SumUp, a German startup, launched in 2011. It operates in 11 countries in Europe, offering services for processing credit card payments through mobile devices. The firm’s technology meets all the legal European requirements, such as accepting card payments via EMV chip cards, and it is compatible with all major forms of credit card payments, including Visa, MasterCard and American Express, BBVA said at the time of the investment.

Innovation strategy

The investment, BBVA said, aligned with its innovation strategy and put the bank “in a strong position to lead new payment technologies geared toward businesses.” It represented the first BBVA Ventures investment in Europe and, with it, BBVA said it proved “itself one of the few financial institutions in the world with a venture capital fund dedicated to investments in innovative and financial services startups.”

As SumUp expands its business to Latin America, the bank said, it will be able to draw on BBVA’s experience in the banking business and its international presence.

In a reorganization at BBVA in March this year, the bank’s digital banking unit its combine internal developments such as Wizzo with the startup investments involving BBVA Ventures and the acquisition of innovative companies such as Simple.
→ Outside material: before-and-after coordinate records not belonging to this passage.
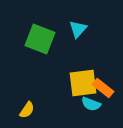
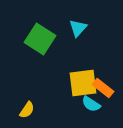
cyan triangle: moved 1 px up
green square: rotated 12 degrees clockwise
cyan semicircle: rotated 12 degrees clockwise
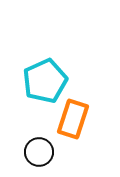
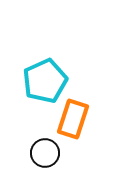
black circle: moved 6 px right, 1 px down
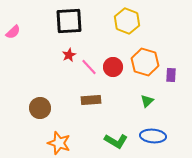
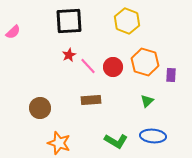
pink line: moved 1 px left, 1 px up
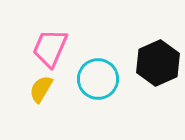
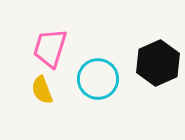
pink trapezoid: rotated 6 degrees counterclockwise
yellow semicircle: moved 1 px right, 1 px down; rotated 52 degrees counterclockwise
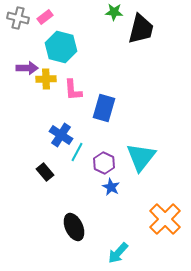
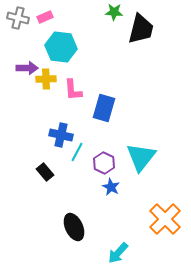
pink rectangle: rotated 14 degrees clockwise
cyan hexagon: rotated 8 degrees counterclockwise
blue cross: rotated 20 degrees counterclockwise
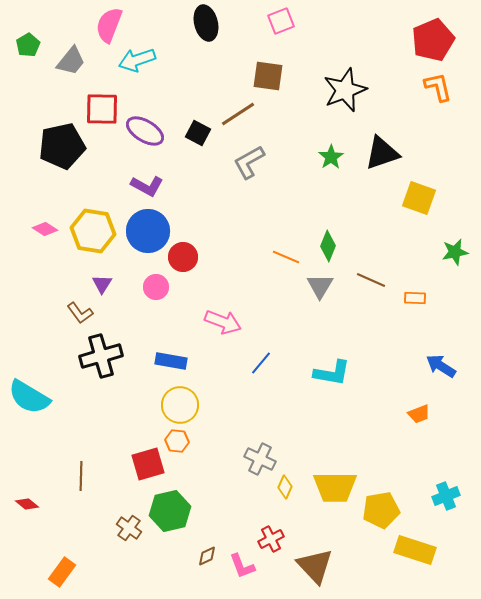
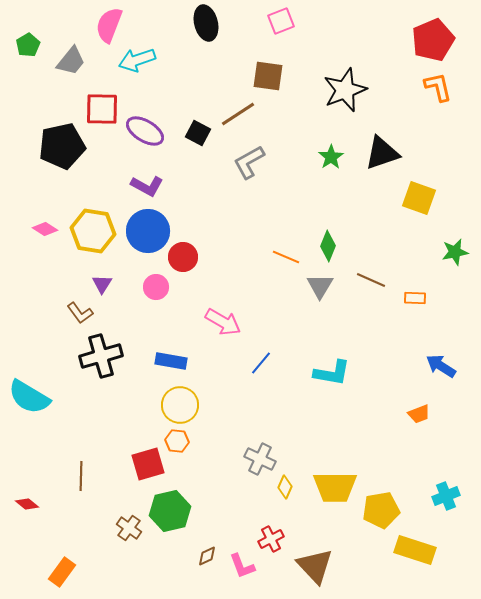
pink arrow at (223, 322): rotated 9 degrees clockwise
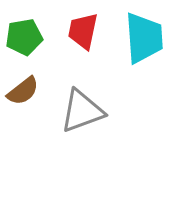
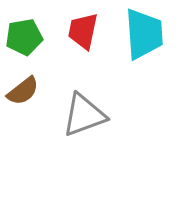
cyan trapezoid: moved 4 px up
gray triangle: moved 2 px right, 4 px down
@WalmartLabs and BBVA Ventures represent but a few of the various investment “incubators” developed by both merchants and financial institutions. They give such entities huge advantages by getting on the inside of some of the more innovative startups seeking to stake a claim in the market with their products and services.

Does that mean that smaller competitors without the ability to fund an incubator are out of luck? Not really since not every innovator gets an invitation to become a part of an incubator – and there are lots of innovators. But it does imply that they’ll have to sharpen their strategies to compete in a market where technology in particular is evolving at an ever-quickening pace.